The Easter liturgy itself reminds us of the Sacraments of Initiation, even if we had no one entering the Church at the vigil. The Vigil begins in darkness, representing the darkness of sin, but then as the Paschal Candle enters the church, the Light of Christ begins to cast out the darkness as from the Christ Candle the other candles are lit. The tabernacle is still empty, until after we celebrate the Eucharist — Jesus’ gift of His very Body and Blood, Soul and Divinity. The water in the baptismal font is blessed, and we all renew our baptismal promises. We are sprinkled with Holy Water. We celebrate the Great Commission, to go out and spread the Good News, when we are dismissed from Mass, with the emphasis of the Alleluias at the end.

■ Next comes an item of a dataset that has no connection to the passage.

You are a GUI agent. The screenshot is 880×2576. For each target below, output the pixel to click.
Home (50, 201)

It is usually during the Easter Season that parishes celebrate First Holy Communions, as we did just a couple of weeks ago. This year the preciousness of the Eucharist was especially poignant not only in the excitement of the children as they received Jesus for the first time in the Eucharist, but also in one elderly gentleman — I presume it was the grandfather of one of the children. He was in a wheelchair, and apparently could not get out of the house very often, but for this special event the family made to extra effort to get him there. When I went to give him Communion, he wept for joy, saying how much he longed to come to Mass each week.
This past week we had 43 of our young people receive the Sacrament of Confirmation. Of course, they first received the gift of the Holy Spirit at their Baptism, as the Spirit incorporated them into the Mystical Body of Christ, the Church. Now, through the further outpouring of the Holy Spirit in the Sacrament of Confirmation, they are empowered by the Gifts of the Holy Spirit — Wisdom, Understanding, Counsel, Fortitude, Knowledge, Piety, and the Fear of the Lord — to participate in the mission of the Church to make disciples of all the nations.

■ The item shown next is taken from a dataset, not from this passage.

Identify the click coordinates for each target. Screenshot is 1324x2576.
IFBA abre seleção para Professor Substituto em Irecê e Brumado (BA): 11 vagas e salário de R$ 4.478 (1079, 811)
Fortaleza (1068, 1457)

You may have noticed the order in which I listed the Sacraments of Initiation: Baptism, Confirmation, and Eucharist. You might think I have it wrong, since in the US most of us receive Eucharist before Confirmation. No, I have it correct; theologically the Eucharist is the fullness of initiation into the Church. It was an accident that the order has been disrupted for about the past 100 years. Based on modern, psychological evidence on when children reached the age of reason, Pope Pius X lowered the age for receiving Holy Communion from 12 to 7. He did not mention Confirmation, presuming that the proper theological order of the sacraments would be maintained, but they weren’t. Recent popes have encouraged restoring the proper order of the sacraments. I asked a friend of mine, who is the Bishop of Gaylord, MI, about this as he mentioned that his predecessor had restored the order in that diocese. He said that the children are confirmed at the same Mass they will also receive their First Holy Communion.
It is not a decision that I could, not necessarily would, make. It is something only the diocesan bishop can decide, and I think there are serious issues on both sides of the proposal that need to be considered, and I am glad that I don’t have to decide it. I just have to celebrate the sacraments as the Bishop directs us to, and to encourage all of us to take time during the Easter Season to reflect more deeply on the Mysteries, the Sacraments, that God has blessed us with.